Çocuğunun gözü önünde öldürülüyor kadın. Katil defalarca tehdit ediyor ve "son kez konuşalım" diye ikna ediyor kadını. Konuşulacak ne var be kadın-ım! İnsan olsa insan gibi davranır ve insan olduğunu gösterir, insan olarak seni kazanmaya çalışır. Konuşulacak bir şey mi var, bir şey mi kalmış ki inanıyorsun ona-erkeğe. Annesinin öldürüleceğinden korkan oğlu, "Anne ne olur gitme. Sana kötülük yapacak" diyerek, uyarmasına rağmen çıkıyor kapıya ve çıkmasıyla öldürülmesi bir oluyor. 11 kez bıçaklanarak 11 keezz. Defalarca tehdit eden bir psikopat katilden, kaçınılmaz olarak defalarca bıçak darbesi.

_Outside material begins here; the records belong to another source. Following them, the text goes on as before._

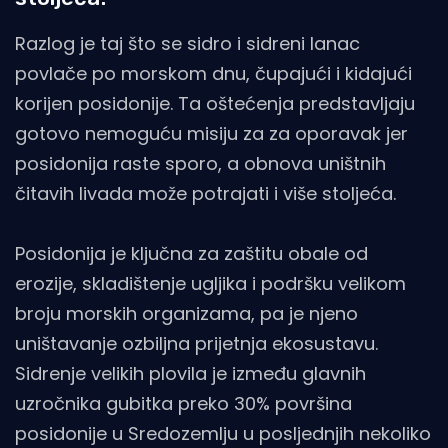
Razlog je taj što se sidro i sidreni lanac
povlače po morskom dnu, čupajući i kidajući
korijen posidonije. Ta oštećenja predstavljaju
gotovo nemoguću misiju za za oporavak jer
posidonija raste sporo, a obnova uništnih
čitavih livada može potrajati i više stoljeća.
Posidonija je ključna za zaštitu obale od
erozije, skladištenje ugljika i podršku velikom
broju morskih organizama, pa je njeno
uništavanje ozbiljna prijetnja ekosustavu.
Sidrenje velikih plovila je između glavnih
uzročnika gubitka preko 30% površina
posidonije u Sredozemlju u posljednjih nekoliko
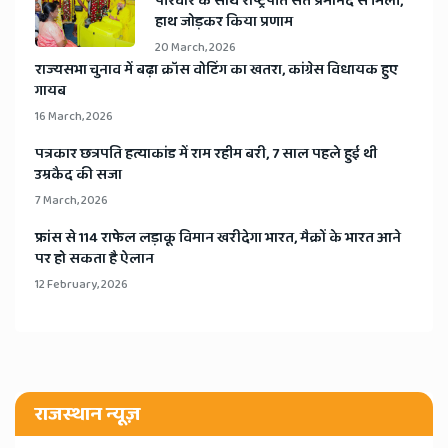
​परिवार के साथ राष्ट्रपति संत प्रेमानंद से मिलीं,
हाथ जोड़कर किया प्रणाम
20 March, 2026
​राज्यसभा चुनाव में बढ़ा क्रॉस वोटिंग का खतरा, कांग्रेस विधायक हुए
गायब
16 March, 2026
​पत्रकार छत्रपति हत्याकांड में राम रहीम बरी, 7 साल पहले हुई थी
उम्रकैद की सजा
7 March, 2026
​फ्रांस से 114 राफेल लड़ाकू विमान खरीदेगा भारत, मैक्रों के भारत आने
पर हो सकता है ऐलान
12 February, 2026
राजस्थान न्यूज़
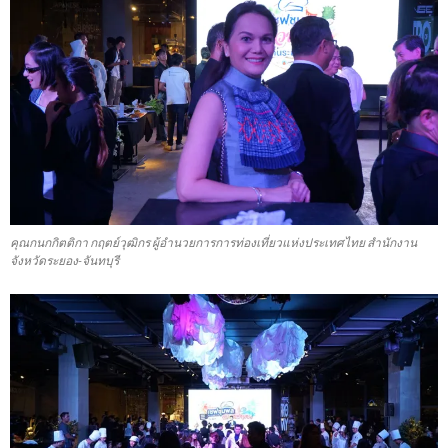
คุณกนกกิตติกา กฤตย์วุฒิกร ผู้อำนวยการการท่องเที่ยวแห่งประเทศไทย สำนักงาน
จังหวัดระยอง-จันทบุรี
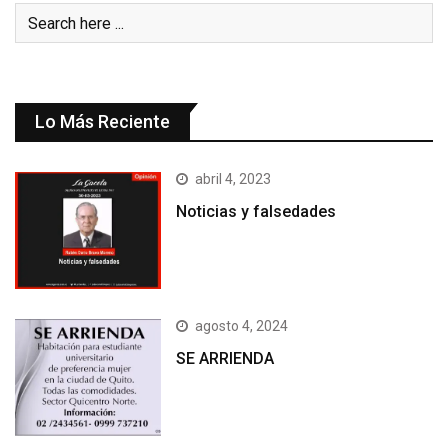
Lo Más Reciente
abril 4, 2023
Noticias y falsedades
agosto 4, 2024
SE ARRIENDA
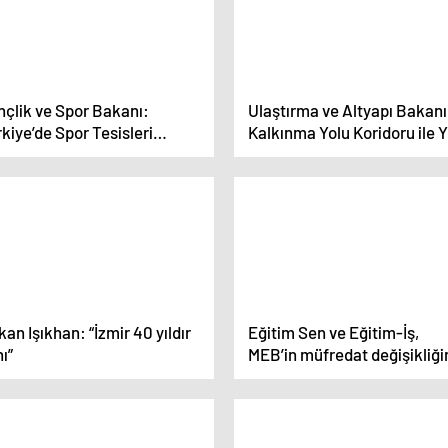
nçlik ve Spor Bakanı:
Ulaştırma ve Altyapı Bakanı
kiye’de Spor Tesisleri
Kalkınma Yolu Koridoru ile 
vrim Yaşıyor
Taşıma Süresi 21 Güne İnec
an Işıkhan: “İzmir 40 yıldır
Eğitim Sen ve Eğitim-İş,
ı”
MEB’in müfredat değişikliği
tepki gösterdi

Katil şizofrenmiş. Bana ne. Şizofrense elini-kolunu sallayarak dolaşması mı gerekiyor? Neden tedavi altına almıyor devlet bu psikopat şizofrenleri. Oysa kadın savcılığa dilekçe vermiş. Öldürüleceğini hissetmeyen bir kadın laf olsun diye şikayette bulunur mu? Ha bulunanlar vardır ama bu şikayeti kaale almamak için geçerli istatistiki bir veri mi var? Dahası bugüne kadar şikayette bulunan kadınların hep öldürüldüğüne tanık olmadık mı?

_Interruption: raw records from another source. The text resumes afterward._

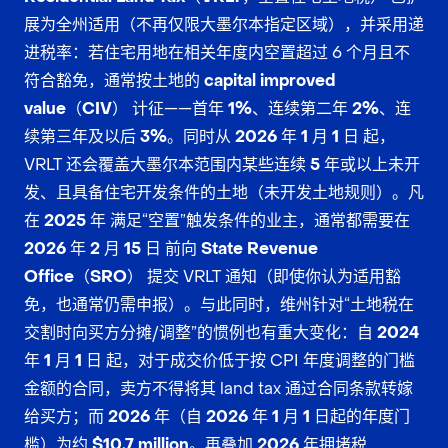
展为
全州适用
（不再仅限大墨尔本指定区域），并采用递
进税率：若住宅用地在相关年度内空置超过 6 个月且不
符合豁免，通常按土地的
capital improved
value（CIV）
计征——
首年 1%
、连续第二年
2%
、连
续第三年及以后
3%
。同时从
2026 年 1 月 1 日
起，
VRLT 还会覆盖大墨尔本范围内某些
连续 5 年或以上未开
发
、且具备住宅开发条件的土地（未开发土地规则）。凡
在
2025 年
满足“空置”触发条件的业主，通常都需要在
2026 年 2 月 15 日
前向
State Revenue
Office（SRO）
提交 VRLT 通知（即使你认为适用豁
免，也通常仍需申报）。与此同时，维州针对“土地税在
交割时向买方分摊/调整”的惯例也有重大变化：自
2024
年 1 月 1 日
起，对于成交价低于按 CPI 年度调整的门槛
金额的合同，卖方不得将其 land tax 通过合同条款转嫁
给买方；而
2026 年（自 2026 年 1 月 1 日起的年度门
槛）为约 $10.7 million
。再叠加
2026 年拥堵税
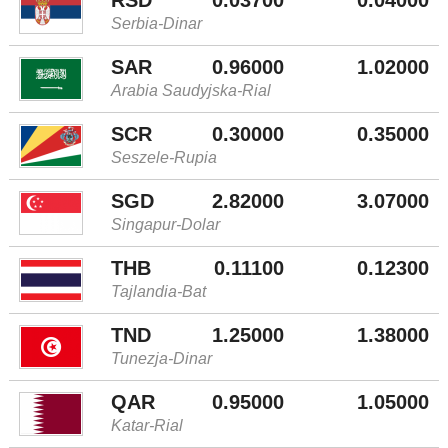
Serbia-Dinar
SAR
0.96000
1.02000
Arabia Saudyjska-Rial
SCR
0.30000
0.35000
Seszele-Rupia
SGD
2.82000
3.07000
Singapur-Dolar
THB
0.11100
0.12300
Tajlandia-Bat
TND
1.25000
1.38000
Tunezja-Dinar
QAR
0.95000
1.05000
Katar-Rial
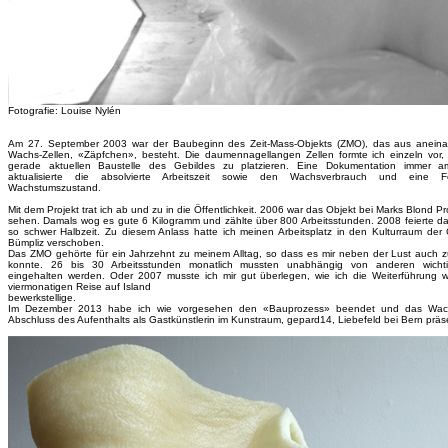
Fotografie: Louise Nylén
Am 27. September 2003 war der Baubeginn des Zeit-Mass-Objekts (ZMO), das aus aneina
Wachs-Zellen, «Zäpfchen», besteht. Die daumennagellangen Zellen formte ich einzeln vor,
gerade aktuellen Baustelle des Gebildes zu platzieren. Eine Dokumentation immer 
aktualisierte die absolvierte Arbeitszeit sowie den Wachsverbrauch und eine F
Wachstumszustand.
Mit dem Projekt trat ich ab und zu in die Öffentlichkeit. 2006 war das Objekt bei Marks Blond Pr
sehen. Damals wog es gute 6 Kilogramm und zählte über 800 Arbeitsstunden. 2008 feierte d
so schwer Halbzeit. Zu diesem Anlass hatte ich meinen Arbeitsplatz in den Kulturraum de
Bümpliz verschoben.
Das ZMO gehörte für ein Jahrzehnt zu meinem Alltag, so dass es mir neben der Lust auch z
konnte. 26 bis 30 Arbeitsstunden monatlich mussten unabhängig von anderen wichti
eingehalten werden. Oder 2007 musste ich mir gut überlegen, wie ich die Weiterführung 
viermonatigen Reise auf Island
bewerkstellige.
Im Dezember 2013 habe ich wie vorgesehen den «Bauprozess» beendet und das Wac
Abschluss des Aufenthalts als Gastkünstlerin im Kunstraum, gepard14, Liebefeld bei Bern präse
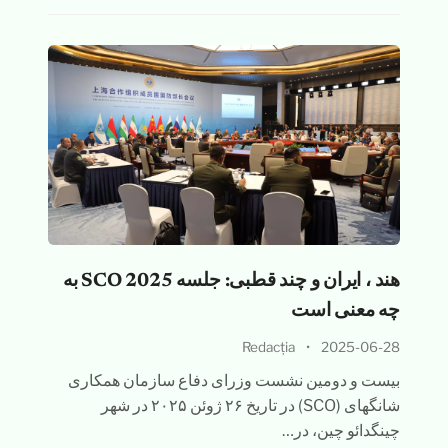
هند ، ایران و چند قطبی: جلسه SCO 2025 به
چه معنی است
Redacția
•
2025-06-28
بیست و دومین نشست وزرای دفاع سازمان همکاری
شانگهای (SCO) در تاریخ ۲۶ ژوئن ۲۰۲۵ در شهر
چینگدائو چین، در…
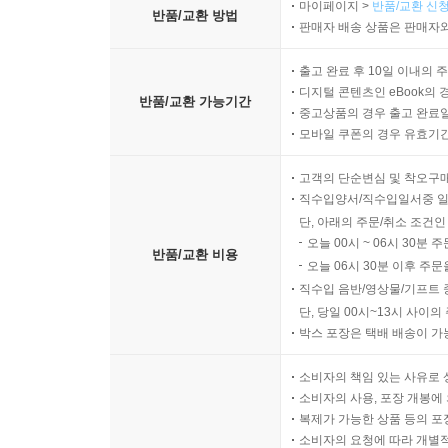
마이페이지 >
반품/교환 신청
반품/교환 방법
판매자 배송 상품은 판매자와
자기를 성찰한다는 것은 자기 자신을 직면하는 것이
자기 자신을 만난다.
출고 완료 후 10일 이내의 
--- p.168
디지털 콘텐츠인 eBook의 
반품/교환 가능기간
중고상품의 경우 출고 완료일
중독의 치유는 감정의 치유이자 기억의 치유이다. 셰
모바일 쿠폰의 경우 유효기간(
께 길을 걷는 것이다. 걷고 또 걸으며 육체가 한계
고객의 단순변심 및 착오구
유익이다. 묻어두었던 기억들은 생생하게 재현된다. 
직수입양서/직수입일서중 일
그의 모든 기억들과 화해한다. 또한 그 기억 속에 
단, 아래의 주문/취소 조건인
이 짓을 왜 하고 있는 거지? 그리고 스스로 답을 얻
오늘 00시 ~ 06시 30분 
반품/교환 비용
--- p.171
오늘 06시 30분 이후 주문
직수입 음반/영상물/기프트 
단, 당일 00시~13시 사이
굿 윌 헌팅
박스 포장은 택배 배송이 가
좋은 상담은 마음을 열게 하는 상담이요, 그러한 변
소비자의 책임 있는 사유로 
해 정직하게 개방한다. 선택하게 하되 강요하지 않는다
소비자의 사용, 포장 개봉에 
해 상담하고 있는 것이다.
복제가 가능한 상품 등의 포장을 
소비자의 요청에 따라 개별
--- p.198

Erkekliği biliyorum, erkekliğin korunduğunu, yüceltildiğini biliyorum ama bunca cinayetten sonra hala kadınların erkeklere güvenmesini, kendilerini korumak için bir şey yapmamalarını kabul edemiyorum. Şiddet uygulayan bir erkeğin karşısına aklı başında olan bir insan nasıl güvenerek çıkar ki?

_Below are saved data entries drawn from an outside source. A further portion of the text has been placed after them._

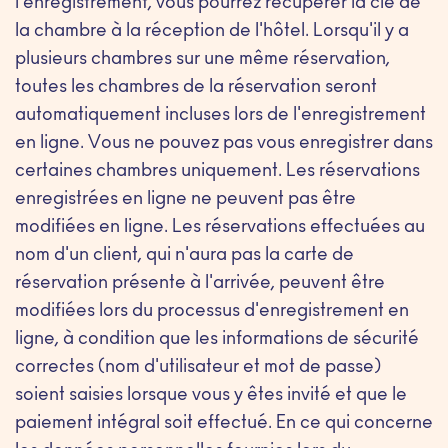
l'enregistrement, vous pourrez récupérer la clé de
la chambre à la réception de l'hôtel. Lorsqu'il y a
plusieurs chambres sur une même réservation,
toutes les chambres de la réservation seront
automatiquement incluses lors de l'enregistrement
en ligne. Vous ne pouvez pas vous enregistrer dans
certaines chambres uniquement. Les réservations
enregistrées en ligne ne peuvent pas être
modifiées en ligne. Les réservations effectuées au
nom d'un client, qui n'aura pas la carte de
réservation présente à l'arrivée, peuvent être
modifiées lors du processus d'enregistrement en
ligne, à condition que les informations de sécurité
correctes (nom d'utilisateur et mot de passe)
soient saisies lorsque vous y êtes invité et que le
paiement intégral soit effectué. En ce qui concerne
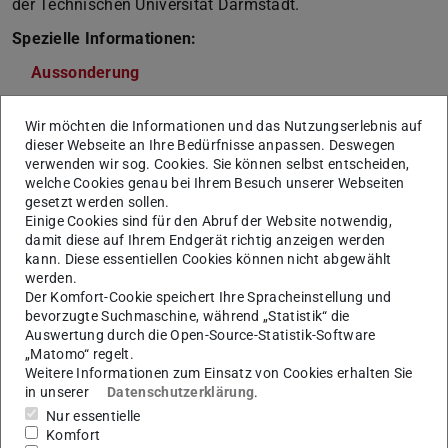
der Technischen Universität Darmstadt.
Spezielle Informationen:
Aussonderung
Formulare
Wir möchten die Informationen und das Nutzungserlebnis auf
Kontoauszug
dieser Webseite an Ihre Bedürfnisse anpassen. Deswegen
verwenden wir sog. Cookies. Sie können selbst entscheiden,
welche Cookies genau bei Ihrem Besuch unserer Webseiten
gesetzt werden sollen.
Dokumente und Formulare
Einige Cookies sind für den Abruf der Website notwendig,
damit diese auf Ihrem Endgerät richtig anzeigen werden
kann. Diese essentiellen Cookies können nicht abgewählt
Anlage im Bau – Laufzettel
werden.
Stand: 12/2024
Der Komfort-Cookie speichert Ihre Spracheinstellung und
bevorzugte Suchmaschine, während „Statistik“ die
Anlage im Bau – Laufzettel Kurzanleitung
Auswertung durch die Open-Source-Statistik-Software
Stand: 04/2024
„Matomo“ regelt.
Weitere Informationen zum Einsatz von Cookies erhalten Sie
in unserer
Datenschutzerklärung
.
Bankverbindung Auslandsrückzahlung
Nur essentielle
Stand: 1/2025
Komfort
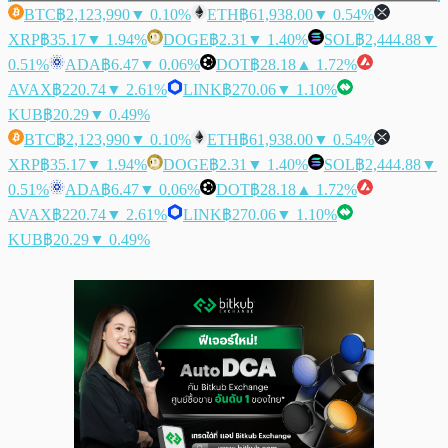
BTC
฿2,123,990
▼ 0.10%
ETH
฿61,938.00
▼ 0.54%
XRP
฿35.17
▼ 1.94%
DOGE
฿2.31
▼ 1.40%
SOL
฿2,444.88
▼
0.51%
ADA
฿6.47
▼ 0.06%
DOT
฿28.18
▲ 1.72%
AVAX
฿220.74
▼ 2.61%
LINK
฿270.06
▼ 1.10%
KUB
฿20.29
▼ 0.49%
BTC
฿2,123,990
▼ 0.10%
ETH
฿61,938.00
▼ 0.54%
XRP
฿35.17
▼ 1.94%
DOGE
฿2.31
▼ 1.40%
SOL
฿2,444.88
▼
0.51%
ADA
฿6.47
▼ 0.06%
DOT
฿28.18
▲ 1.72%
AVAX
฿220.74
▼ 2.61%
LINK
฿270.06
▼ 1.10%
KUB
฿20.29
▼ 0.49%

Bir kadın daha öldürüldü arkasında annesinin öldürüldüğünü gören bir psikoloji-çocuk-lar bırakılarak ve şarkılar sustu.
Katil aranıyormuş. Hangisi? Katillerle birlikte yaşamıyor muyuz? İçlerindeki caninin ne zaman çıkacağını bilmediğimiz ve heteroseksizm tarafından cesaretlendirilen katillerle yatağa girip, sırtımızı dönüp güvenle uyumuyor muyuz? Katil kim? Birlikte yaşadığımız erkekler mi, erkekliği yaratan heteroseksizm mi?